(Extracted data entries)
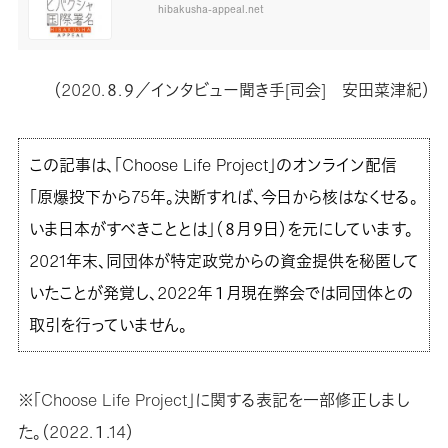
hibakusha-appeal.net
（2020.８.９／インタビュー聞き手[司会] 安田菜津紀）
この記事は、「Choose Life Project」のオンライン配信
「原爆投下から75年。決断すれば、今日から核はなくせる。
いま日本がすべきこととは」（８月９日）を元にしています。
2021年末、同団体が特定政党からの資金提供を秘匿して
いたことが発覚し、2022年１月現在弊会では同団体との
取引を行っていません。
※「Choose Life Project」に関する表記を一部修正しまし
た。（2022.１.14）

- **What this task involves**:
Set down only the line containing "取引を行っていません。" and the lines after it through the end, exactly as they appear above.

- **Response**:
取引を行っていません。
※「Choose Life Project」に関する表記を一部修正しまし
た。（2022.１.14）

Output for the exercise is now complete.